The cranberries have around 110 calories (and 0 g fat) per¼ cup. Add reduced sugar orange juice, ginger, orange zest, cinnamon, honey or agave and pineapples to have a tart, delicious vitamin C and manganese filled turkey and stuffing side. 

5. For stuffing, concentrate on including healthy ingredients, especially vegetables and fresh herbs.

Some recipes also include apples or cranberries, both of which are nutrient-rich. Add in fresh onions, celery, chestnuts and carrots. Finally, substitute any white bread for whole-grain bread to get plenty of fiber in your stuffing and to cut the calories. 

6. Creamy soups are much healthier when made from scratch instead of using canned bases.

Even better, make a broth soup with lots of vegetables and you’ll get fewer calories, less sodium and more nutrients. 

7. Look for dinner rolls made from whole grains instead of processed sugars.

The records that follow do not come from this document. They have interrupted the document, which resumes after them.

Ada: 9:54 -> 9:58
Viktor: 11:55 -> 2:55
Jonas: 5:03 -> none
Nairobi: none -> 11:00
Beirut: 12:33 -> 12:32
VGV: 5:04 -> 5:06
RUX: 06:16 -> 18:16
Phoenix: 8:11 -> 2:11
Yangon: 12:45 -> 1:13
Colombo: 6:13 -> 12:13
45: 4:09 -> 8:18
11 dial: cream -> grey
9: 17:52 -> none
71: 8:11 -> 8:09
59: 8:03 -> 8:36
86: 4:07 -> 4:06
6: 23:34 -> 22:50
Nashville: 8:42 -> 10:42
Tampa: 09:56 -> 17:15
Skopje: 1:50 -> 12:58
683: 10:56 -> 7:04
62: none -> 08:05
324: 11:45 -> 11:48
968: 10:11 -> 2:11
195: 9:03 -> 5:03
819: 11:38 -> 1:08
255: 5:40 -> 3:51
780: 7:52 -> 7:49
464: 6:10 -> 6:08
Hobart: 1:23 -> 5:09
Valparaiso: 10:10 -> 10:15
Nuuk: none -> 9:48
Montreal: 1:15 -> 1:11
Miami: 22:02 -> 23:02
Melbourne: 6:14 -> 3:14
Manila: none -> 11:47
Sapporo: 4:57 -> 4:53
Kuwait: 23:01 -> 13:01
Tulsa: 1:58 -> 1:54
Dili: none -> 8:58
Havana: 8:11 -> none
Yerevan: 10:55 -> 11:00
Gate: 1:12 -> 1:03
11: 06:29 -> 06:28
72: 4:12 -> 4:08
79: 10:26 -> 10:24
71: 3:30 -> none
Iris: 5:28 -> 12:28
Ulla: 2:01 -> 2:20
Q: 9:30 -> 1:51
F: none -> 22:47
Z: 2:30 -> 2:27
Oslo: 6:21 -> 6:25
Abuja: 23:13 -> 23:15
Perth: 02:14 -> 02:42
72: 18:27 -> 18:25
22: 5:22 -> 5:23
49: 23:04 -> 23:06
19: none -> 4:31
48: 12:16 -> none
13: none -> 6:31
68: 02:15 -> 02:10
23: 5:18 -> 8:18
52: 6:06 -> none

Also, limit the amount of butter you add on to them to cut down on calories and fat. Better yet, instead of bread, opt for quinoa or other healthy fiber rich whole grains such as barley and long grain rice to accompany the turkey and fixings.

8. Macaroni and cheese is a popular dish for the little ones and can be pretty healthy as long as you stick to whole grain pasta, low-fat milk and low-fat cheese in the recipe.

In fact, you can make it even more nutritious by adding in veggies or tuna instead of meat or more cheese.

9. Remove a significant portion of the fat from your gravy by freezing your drippings beforehand.

The fat will float to the top during this process so you can easily scoop it out and throw it away before continuing with the gravy recipe. Additionally, make sure you limit your gravy to a small portion rather than drenching everything on your plate with it. Consider putting a small amount of it off to the side and dipping foods in as you eat. Per¼cup, gravy delivers about 30-60 calories and 1.5-4 grams of fat.  

10. Pumpkin versus apple pie?

At 316 calories and 14 g of fat per slice (1/8 of a 9 inch pie), pumpkin is a slimmer and healthier choice than apple, which will cost you 411 calories and 19 g of fat for that same-size slice. One explanation for the higher calorie count: the double crust. Another bonus of picking the pumpkin: whipped topping has significantly fewer calories and less fat than the vanilla ice cream often served atop apple.

11. Use a smaller plate for the meal.

Our natural reflex is to clean our plates, no matter how big they are. Taking a smaller plate will allow you to achieve this but you will be consuming far fewer calories.

12. Eat slowly and mindfully.

Many people are so busy talking or watching football games during Thanksgiving, that they do not realize how fast or how much they are eating. To keep track, eat food when the television is off or when a conversation is not going on. It will also reduce the danger of choking at the table and allow you to stop and taste the delicious foods. Chewing foods thoroughly with each bite does not require a lot of time, especially with foods such as sweet potato pie and stuffing. Keep in mind that this is important to remember with higher calorie items. 

13. Move your body and walk it off.

Sitting around feeling stuffed can be really uncomfortable, especially when the tryptophan from the turkey sets in and we start feeling sleepy. Sign up for your local 5K Turkey Trot before dinner takes place, or take a walk around the block before the Thanksgiving meal if possible. After your big meals, try to walk around and move your body as well, because this will promote digestion, increase circulation, burn calories and you can spend time with loved ones without it being a food-related activity.